L’industrie suisse des matières premières
Le nombre des négociants en matières premières basés en Suisse à crû de façon exponentielle depuis le début du 21e siècle. Il existe désormais quelque 570 maisons de négoce sur sol helvétique. La plupart sont basées dans la région de Genève, mais aussi à Zoug, Zurich et Lugano. Elles employaient quelque 7500 personnes en 2010.
A cela il faut ajouter les secteurs annexes, comme les firmes en charge des inspections ou des services légaux et financiers, qui ont environ 2000 salariés, selon l’Association suisse des banquiers.
Le négoce de matières premières a généré un revenu net de 20 milliards de francs en 2011, contre 2 milliards de francs en 2002, selon la Banque nationale suisse. L’industrie représentait 3,6% du Produit intérieur brut du pays en 2010, estime l’Institut d’économie de l’Ecole polytechnique fédérale de Zurich (EPFZ).

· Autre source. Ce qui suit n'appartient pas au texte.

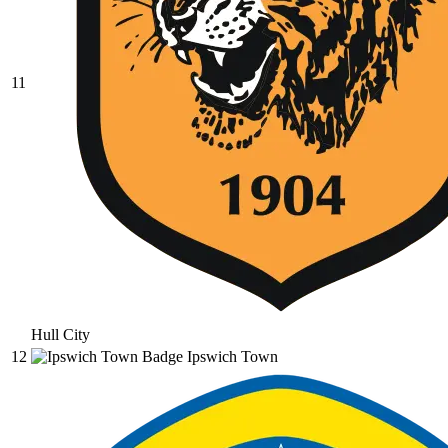
11
Hull City
12
Ipswich Town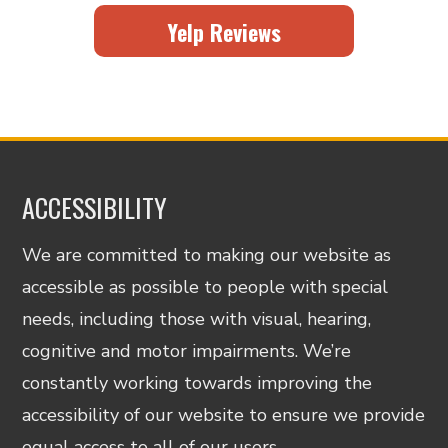
Yelp Reviews
ACCESSIBILITY
We are committed to making our website as
accessible as possible to people with special
needs, including those with visual, hearing,
cognitive and motor impairments. We’re
constantly working towards improving the
accessibility of our website to ensure we provide
equal access to all of our users.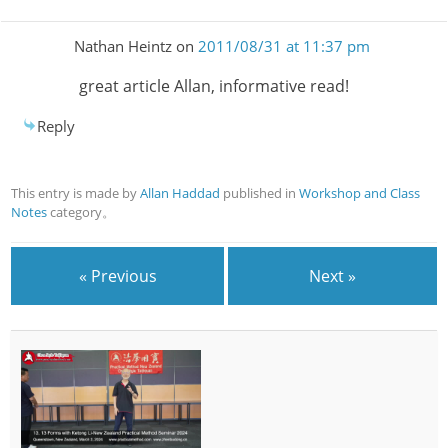
Nathan Heintz
on
2011/08/31 at 11:37 pm
great article Allan, informative read!
Reply
This entry is made by
Allan Haddad
published in
Workshop and Class
Notes
category。
« Previous
Next »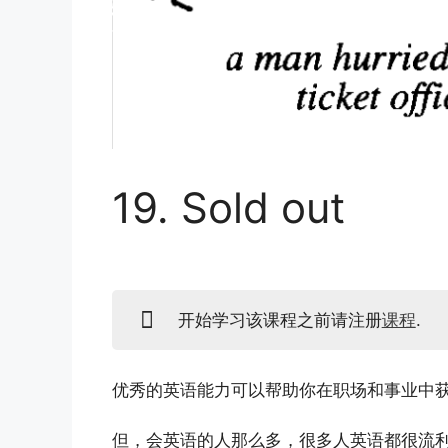
19. Sold out
开始学习该课程之前请注册
课程
.
优秀的英语能力可以帮助你在职场和事业中
但，会英语的人那么多，很多人英语都很流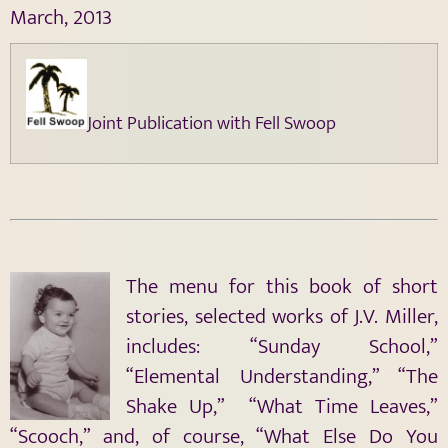
March, 2013
Joint Publication with Fell Swoop
The menu for this book of short
stories, selected works of J.V. Miller,
includes: “Sunday School,”
“Elemental Understanding,” “The
Shake Up,” “What Time Leaves,”
“Scooch,” and, of course, “What Else Do You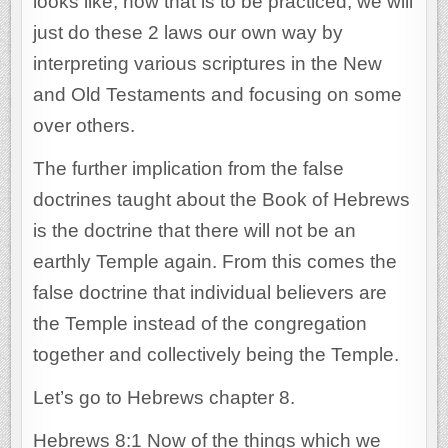
looks like, how that is to be practiced, we will
just do these 2 laws our own way by
interpreting various scriptures in the New
and Old Testaments and focusing on some
over others.
The further implication from the false
doctrines taught about the Book of Hebrews
is the doctrine that there will not be an
earthly Temple again. From this comes the
false doctrine that individual believers are
the Temple instead of the congregation
together and collectively being the Temple.
Let’s go to Hebrews chapter 8.
Hebrews 8:1 Now of the things which we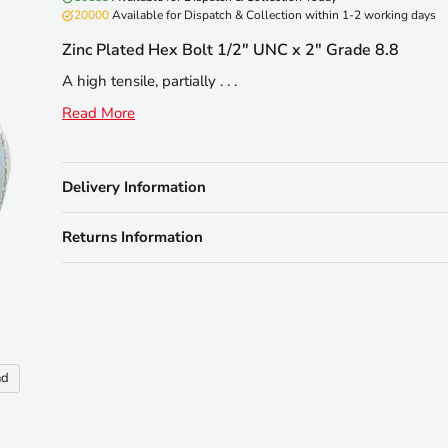
20000
Available for Dispatch & Collection within 1-2 working days
Zinc Plated Hex Bolt 1/2" UNC x 2" Grade 8.8
A high tensile, partially . . .
Read More
Delivery Information
Returns Information
nd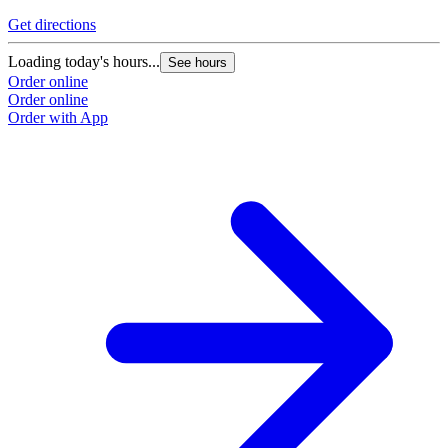
Get directions
Loading today's hours...
See hours
Order online
Order online
Order with App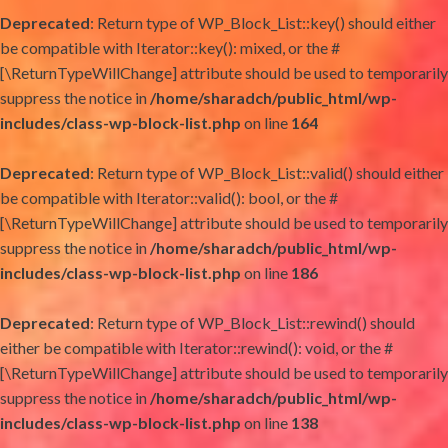
Deprecated
: Return type of WP_Block_List::key() should either
be compatible with Iterator::key(): mixed, or the #
[\ReturnTypeWillChange] attribute should be used to temporarily
suppress the notice in
/home/sharadch/public_html/wp-
includes/class-wp-block-list.php
on line
164
Deprecated
: Return type of WP_Block_List::valid() should either
be compatible with Iterator::valid(): bool, or the #
[\ReturnTypeWillChange] attribute should be used to temporarily
suppress the notice in
/home/sharadch/public_html/wp-
includes/class-wp-block-list.php
on line
186
Deprecated
: Return type of WP_Block_List::rewind() should
either be compatible with Iterator::rewind(): void, or the #
[\ReturnTypeWillChange] attribute should be used to temporarily
suppress the notice in
/home/sharadch/public_html/wp-
includes/class-wp-block-list.php
on line
138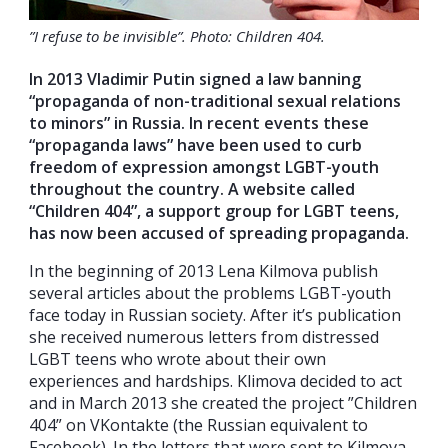
”I refuse to be invisible”. Photo: Children 404.
In 2013 Vladimir Putin signed a law banning
“propaganda of non-traditional sexual relations
to minors” in Russia. In recent events these
“propaganda laws” have been used to curb
freedom of expression amongst LGBT-youth
throughout the country. A website called
“Children 404”, a support group for LGBT teens,
has now been accused of spreading propaganda.
In the beginning of 2013 Lena Kilmova publish
several articles about the problems LGBT-youth
face today in Russian society. After it’s publication
she received numerous letters from distressed
LGBT teens who wrote about their own
experiences and hardships. Klimova decided to act
and in March 2013 she created the project ”Children
404” on VKontakte (the Russian equivalent to
Facebook). In the letters that were sent to Kilmova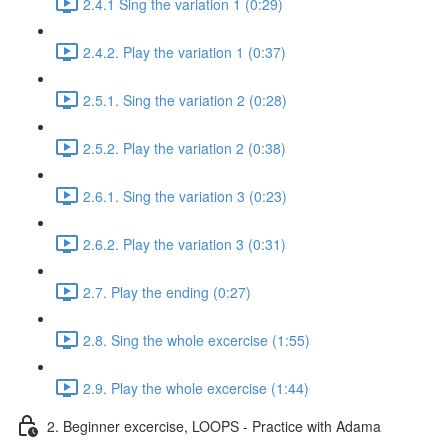
2.4.1 Sing the variation 1 (0:29)
2.4.2. Play the variation 1 (0:37)
2.5.1. Sing the variation 2 (0:28)
2.5.2. Play the variation 2 (0:38)
2.6.1. Sing the variation 3 (0:23)
2.6.2. Play the variation 3 (0:31)
2.7. Play the ending (0:27)
2.8. Sing the whole excercise (1:55)
2.9. Play the whole excercise (1:44)
2. Beginner excercise, LOOPS - Practice with Adama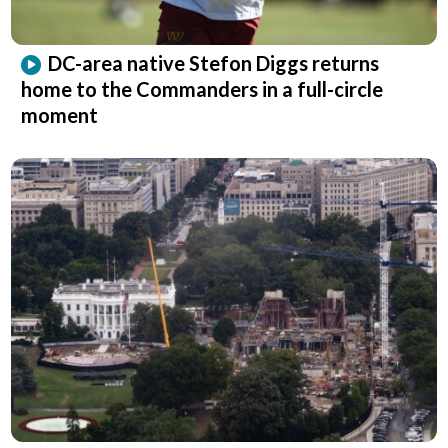
DC-area native Stefon Diggs returns
home to the Commanders in a full-circle
moment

L’Association genevoise du trading et du shipping a pour sa part calculé qu’un tiers du pétrole brut vendu dans le monde passe par Genève. La région domine également les échanges globaux de charbon et de coton et est le leader européen sur le marché du sucre.
Nouveaux acteurs
EuroFin AsiaLien externe est l’un d’entre eux. Etablie à Singapour en 2003 et disposant d’une antenne à Genève, cette firme s’est spécialisée dans la fourniture de crédits aux courtiers. Elle a commencé à attirer de nouvelles sources d’investissement, comme des fonds de pension ou des bureaux de gestion du patrimoine, par exemple.
Les grandes maisons de négoce, comme Glencore et Mercuria, ont pour leur part mis sur pied leurs propres opérations de financement du courtage, ce qui revient à octroyer des lignes de crédit à leurs propres clients.
Mais cette solution n’est pas du goût de tous, selon Samir Zreikat, qui a fondé la société de conseil genevoise Dealigents. «Pour certains petits négociants, le fait de montrer ses comptes à ses plus grands compétiteurs pour obtenir une ligne de crédit s’apparente à jouer avec le feu, a-t-il dit à swissinfo.ch. Cela les oblige à se défaire, contre leur gré, d’informations clé, garantissant leur compétitivité sur les petits marchés de niche qu’ils ont développé.»
Prix en hausse
Au vu de la hausse du prix des matières premières au cours des deux dernières décennies, l’industrie va devoir s’adapter si elle veut continuer à nourrir son appétit financier. La valeur de cargaison du pétrole a quadruplé depuis 1993, selon l’index du prix des matières premières du Fonds monétaire international. Celui du cuivre a triplé et celui du blé a doublé.
L’industrie financière n’a jamais joué un rôle aussi central dans l’approvisionnement des supermarchés en barres chocolatées et des stations service en essence. Avec ou sans BNP Paribas, la Suisse continuera a s’octroyer la part du lion de ce marché durant encore un moment.